Re: Online checksums verification in the backend

From: Michael Paquier <michael(at)paquier(dot)xyz>
To: Julien Rouhaud <rjuju123(at)gmail(dot)com>
Cc: Justin Pryzby <pryzby(at)telsasoft(dot)com>, Masahiko Sawada <masahiko(dot)sawada(at)2ndquadrant(dot)com>, Robert Haas <robertmhaas(at)gmail(dot)com>, PostgreSQL Hackers <pgsql-hackers(at)lists(dot)postgresql(dot)org>, Masahiko Sawada <sawada(dot)mshk(at)gmail(dot)com>
Subject: Re: Online checksums verification in the backend
Date: 2020-09-16 03:45:58
Message-ID: 20200916034558.GB11110@paquier.xyz
Views: Raw Message | Whole Thread | Download mbox | Resend email
Thread:
Lists: pgsql-hackers

On Fri, Sep 11, 2020 at 09:49:16AM +0200, Julien Rouhaud wrote:
> Thanks!

I got some numbers out of my pocket, using the following base
configuration:
wal_level = minimal
fsync = off
shared_buffers = '300MB' # also tested with 30MB and 60MB
checksum_cost_delay = 0 # default in patch

And for the test I have used pgbench initialized at a scale of 250, to
have close to 3.5GB of data, so as it gives us a sort of 90% buffer
eviction, with all the data cached in the OS (we may want to look as
well at the case where the OS cache does not hold all the relation
pages). I have also run some tests with 30MB and 60MB of shared
buffers, for similar results.

I also applied some prewarming on the cluster:
create extension pg_prewarm
select pg_prewarm(oid) from pg_class where oid > 16000;

Then, I have done five runs using that:
pgbench -S -M prepared -c 64/128/256 -n -T 60
In parallel of that, I got this stuff running in parallel all the
time:
select pg_check_relation('pgbench_accounts');
\watch 0.1

Here are some TPS numbers with the execution time of pg_check_relation.
In the five runs, I removed the highest and lowest ones, then took an
average of the remaining three. I have also tested two modes: with
and without the optimization, that requires a one-liner in checksum.c
as per your latest patch:
--- a/src/backend/storage/page/checksum.c
+++ b/src/backend/storage/page/checksum.c
@@ -84,7 +84,7 @@ check_one_block(Relation relation, ForkNumber forknum, BlockNumber blkno,
uint16 *chk_expected, uint16 *chk_found)
{
char buffer[BLCKSZ];
- bool force_lock = false;
+ bool force_lock = true;
bool found_in_sb;

Within parenthesis is the amount of time taken by pg_relation_check()
for a single check. This is not completely exact and I saw some
variations, just to give an impression:
Conns 64 128 256
force_lock=true 60590 (7~8s) 55652 (10.2~10.5s) 46812 (9~10s)
force_lock=false 58637 (5s) 54131 (6~7s) 37091 (1.1~1.2s)

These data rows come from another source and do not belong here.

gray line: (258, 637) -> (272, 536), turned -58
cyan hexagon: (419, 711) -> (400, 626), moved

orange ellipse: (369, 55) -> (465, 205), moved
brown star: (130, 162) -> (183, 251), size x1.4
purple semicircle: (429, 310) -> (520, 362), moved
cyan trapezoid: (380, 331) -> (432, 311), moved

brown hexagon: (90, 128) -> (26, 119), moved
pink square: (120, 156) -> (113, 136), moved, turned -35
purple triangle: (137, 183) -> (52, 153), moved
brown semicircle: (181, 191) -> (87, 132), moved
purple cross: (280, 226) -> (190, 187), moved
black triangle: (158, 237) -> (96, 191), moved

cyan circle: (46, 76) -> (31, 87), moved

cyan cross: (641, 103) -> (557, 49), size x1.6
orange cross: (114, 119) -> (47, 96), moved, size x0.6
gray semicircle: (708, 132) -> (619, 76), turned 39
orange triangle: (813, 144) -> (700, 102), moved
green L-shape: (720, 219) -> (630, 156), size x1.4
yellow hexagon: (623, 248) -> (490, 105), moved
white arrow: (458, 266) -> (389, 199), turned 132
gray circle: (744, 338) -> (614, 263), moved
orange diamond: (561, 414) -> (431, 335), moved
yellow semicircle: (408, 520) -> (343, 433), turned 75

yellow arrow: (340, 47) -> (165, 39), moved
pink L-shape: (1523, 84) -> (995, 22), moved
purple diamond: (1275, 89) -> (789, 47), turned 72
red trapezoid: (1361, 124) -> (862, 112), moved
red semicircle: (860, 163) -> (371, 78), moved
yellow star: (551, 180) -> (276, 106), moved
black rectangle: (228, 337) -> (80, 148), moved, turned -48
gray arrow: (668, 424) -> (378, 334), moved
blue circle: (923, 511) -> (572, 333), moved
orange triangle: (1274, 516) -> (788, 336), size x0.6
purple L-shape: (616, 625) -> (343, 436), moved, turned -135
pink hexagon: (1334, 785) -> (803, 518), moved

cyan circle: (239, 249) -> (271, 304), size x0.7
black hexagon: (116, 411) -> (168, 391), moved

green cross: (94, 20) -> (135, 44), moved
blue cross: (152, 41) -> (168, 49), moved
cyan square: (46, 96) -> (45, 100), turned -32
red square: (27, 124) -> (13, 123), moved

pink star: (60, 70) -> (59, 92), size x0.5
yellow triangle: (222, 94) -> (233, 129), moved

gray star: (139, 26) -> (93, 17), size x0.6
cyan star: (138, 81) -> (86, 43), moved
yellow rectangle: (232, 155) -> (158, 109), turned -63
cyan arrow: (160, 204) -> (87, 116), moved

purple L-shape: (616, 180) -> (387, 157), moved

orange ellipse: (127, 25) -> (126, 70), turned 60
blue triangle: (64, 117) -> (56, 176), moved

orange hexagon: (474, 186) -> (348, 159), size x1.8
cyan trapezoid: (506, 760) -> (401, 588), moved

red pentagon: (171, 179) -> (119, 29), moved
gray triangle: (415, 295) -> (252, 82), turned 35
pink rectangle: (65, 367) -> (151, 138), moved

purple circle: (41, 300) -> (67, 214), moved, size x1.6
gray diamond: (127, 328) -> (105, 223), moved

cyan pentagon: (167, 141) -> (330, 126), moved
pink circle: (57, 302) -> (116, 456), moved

For connections higher than 128, I was kind of surprised to see
pg_relation_check being more aggressive without the optimization, with
much less contention on the buffer mapping LWLock actually, but that's
an impression from looking at pg_stat_activity.

Looking at the wait events for each run, I saw much more hiccups with
the buffer mapping LWLock when forcing the lock rather than not, still
I was able to see some contention when also not forcing the lock. Not
surprising as this rejects a bunch of pages from shared buffers.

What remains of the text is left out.